Google's new text-to-image model "Muse" generates high-quality images at record speed. It is also supposed to represent texts and concepts in images more reliably.
Researchers at Google Research introduce "Muse," a Transformer-based generative image AI that produces images on par with current models but is said to be "significantly more efficient" than existing diffusion models such as Stable Diffusion and DALL-E 2 or autoregressive models such as Google Parti.
Similar quality, but much faster
Muse performs equally well as Stable Diffusion 1.4 and Google's in-house competitors Parti-3B and Imagen in terms of quality, variety, and text alignment of generated images.
However, Muse is significantly faster. With a generation time of 1.3 seconds per image (512 x 512), the image AI clearly outperforms the fastest image AI system, Stable Diffusion 1.4, with 3.7 seconds.
The team achieved the speed advantage using a compressed discrete latent space and parallel decoding. For text comprehension, it uses a frozen T5 language model that is pre-trained on text-to-text tasks. According to the team, Muse fully processes a text prompt rather than focusing only on particularly salient words.
Compared to pixel-space diffusion models, such as Imagen and DALL-E 2, Muse is significantly more efficient due to the use of discrete tokens and requiring fewer sampling iterations; compared to autoregressive models, such as Parti, Muse is more efficient due to the use of parallel decoding. The use of a pre-trained LLM enables fine-grained language understanding, translating to high-fidelity image generation and the understanding of visual concepts such as objects, their spatial relationships, pose, cardinality etc
From the paper
The new architecture enables a range of image editing applications without additional fine-tuning or inversion of the model. Within an image, objects can be replaced or modified by prompt alone, without masking.
In an evaluation by human testers, Muse's images were rated as better suited to text input than those of Stable Diffusion 1.4 in around 70 percent of cases.

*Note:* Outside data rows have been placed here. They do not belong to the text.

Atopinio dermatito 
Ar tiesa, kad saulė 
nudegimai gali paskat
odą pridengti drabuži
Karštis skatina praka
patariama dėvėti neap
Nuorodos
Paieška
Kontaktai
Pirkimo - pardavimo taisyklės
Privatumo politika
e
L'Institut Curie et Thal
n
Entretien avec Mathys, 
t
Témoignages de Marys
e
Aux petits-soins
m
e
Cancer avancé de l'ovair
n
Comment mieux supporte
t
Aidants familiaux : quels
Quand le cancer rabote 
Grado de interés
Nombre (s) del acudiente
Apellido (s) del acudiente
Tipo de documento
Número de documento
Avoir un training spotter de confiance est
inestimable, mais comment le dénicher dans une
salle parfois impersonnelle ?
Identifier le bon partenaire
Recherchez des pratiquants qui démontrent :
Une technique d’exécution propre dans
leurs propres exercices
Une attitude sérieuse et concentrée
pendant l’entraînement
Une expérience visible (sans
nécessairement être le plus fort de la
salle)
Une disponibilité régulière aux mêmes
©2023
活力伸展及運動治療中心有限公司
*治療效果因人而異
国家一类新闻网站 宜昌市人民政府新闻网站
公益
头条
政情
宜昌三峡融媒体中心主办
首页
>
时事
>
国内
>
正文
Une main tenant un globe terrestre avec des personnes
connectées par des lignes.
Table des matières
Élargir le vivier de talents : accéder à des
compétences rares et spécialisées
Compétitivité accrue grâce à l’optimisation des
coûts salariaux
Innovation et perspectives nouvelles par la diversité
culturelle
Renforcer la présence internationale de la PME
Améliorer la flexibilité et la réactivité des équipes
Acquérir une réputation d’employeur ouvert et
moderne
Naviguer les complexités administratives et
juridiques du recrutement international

Muse is also said to be above average at incorporating predefined words into images, such as a T-shirt that says "Carpe Diem". In addition, Muse is said to be precise in composition, i.e. it displays predefined image elements in the prompt in more exact numbers, positions, and colors. This often doesn't work with current image AI systems.
More image examples are available on the project website. The researchers and Google itself have not yet commented on a possible release of the image model to compete with OpenAI's DALL-E 2 or Midjourney. Currently, only Google's Imagen is available in a beta version limited to the US.
As is common with scientific work on AI systems for language and images these days, the Muse team points out that depending on the use case, there is the "potential for harm," such as reproducing social biases or spreading misinformation. For this reason, the team refrains from publishing the code and a publicly available demo. In particular, the team notes the risk of using image AI models to generate people, humans, and faces.